Let's say we have 100 names, then we'd have to *linearly* go through
them, searching for 'bill' for example (via 'name'-key dictionary
lookups), before we can call the function that's associated to the
'fun'-key of the respective dictionary in which we found 'bill'.

The script merely illustrates how to use function references in general.

Actually, what we really want is much simpler (at least the idea I was
trying to point out, originally). We would only need one hash that maps
the strings (keys) to functions:

-----------
#!/usr/bin/perl

sub joe  { "Joe Jackson\n"   }
sub bill { "Billy the Kid\n" }

%hash = (
    joe  => \&joe,
    bill => \&bill,
);
for $name (@ARGV) {          # iterate over commandline args
    print $hash{$name}->();
}
-----------

The corresponding python version would be:

-----------
#!/usr/bin/python

from sys import argv

def joe():
    return "Joe Jackson"

def bill():
    return "Billy the Kid"

dict = {
    "joe"  : joe,
    "bill" : bill,
}
for name in argv[1:]:        # iterate over commandline args
    print ( dict[name]() )

-----------

Both scripts should execute the respective functions when given the
appropriate commandline arguments. So when called as

$ ./test.pl bill joe
$ ./test.py bill joe

they should print:

Billy the Kid
Joe Jackson

Using anonymous functions, we could also write it like this:

-----------
#!/usr/bin/perl

%hash = (
    joe  => sub { "Joe Jackson\n"   },
    bill => sub { "Billy the Kid\n" },
);
for $name (@ARGV) {          # iterate over commandline args
    print $hash{$name}->();
}

or even so (with exactly the same internal semantics):

-----------
#!/usr/bin/perl

for $name (@ARGV) {          # iterate over commandline args
    print {
        joe  => sub { "Joe Jackson\n"   },
        bill => sub { "Billy the Kid\n" },
    }->{$name}->();
}
-----------

That's pretty close to a switch() statement :) -- it only does work
with arbitrary key-strings now. 
Within the "sub {...}"s could of course appear any code that would
need to be executed, when the respective keyword is being hit,
not just literal return strings...
(OTOH, we should keep in mind that we're using python/perl here... no
such thing in C without some hash table library.)
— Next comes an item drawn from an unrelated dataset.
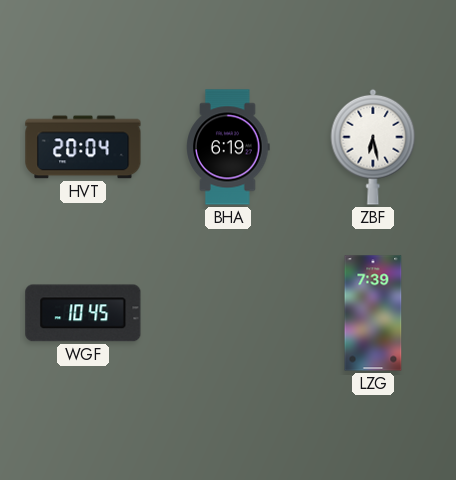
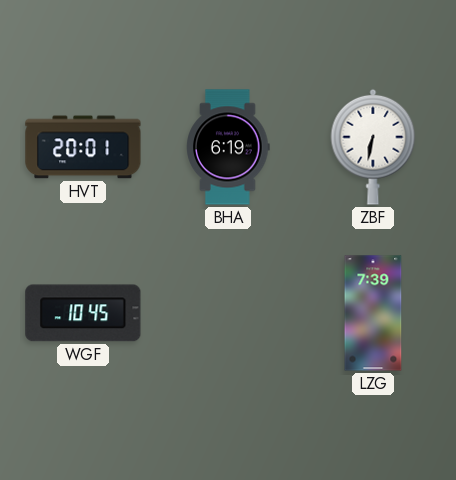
HVT: 20:04 -> 20:01
ZBF: 6:28 -> 6:32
And in python, the above anonymous function version would look like:

-----------
#!/usr/bin/python

from sys import argv

dict = {
    "joe"  : lambda: "Joe Jackson",
    "bill" : lambda: "Billy the Kid",
}
for name in argv[1:]:        # iterate over commandline args
    print ( dict[name]() )

-----------

Not too much different from the perl version either...

BTW, while we're at it, I can't resist to mention another crazy
feature of perl ;) so-called 'symbolic references' which make it
unnecessary in our specific case to declare any hash at all -- perl
already has that functionality built-in.  So, if you have a variable
containing the name of a function as a simple string, you can directly
apply the "->()" to call the function of the same name (if it exists):

  $name = 'joe';
  $name->();      # same as joe();
  "joe"->();      # works with string literals too, btw

With this technique, our example would reduce to:

-----------
#!/usr/bin/perl

sub joe  { "Joe Jackson\n"   }
sub bill { "Billy the Kid\n" }

for $name (@ARGV) {          # iterate over commandline args
    print $name->();         # call function via symbolic reference
}
-----------

I'm not exactly sure about whether python allows something similar.
I'd suspect that things like these would violate its philosophy :)

> 
> > So, if we could find an easy way to accomplish this string-to-number
> > mapping in C code, we could basically use the same technique in C.
> 
> it's called strtok,

hmm, do you mean the standard C library function of the same name?
I always thought that function does more or less what you'd use a
'split' for in a scripting language, e.g. in python

s = "these are my commandline arguments"
args = string.split(s)

(strtok, as all string handling in C, is only considerably more unwieldy ;)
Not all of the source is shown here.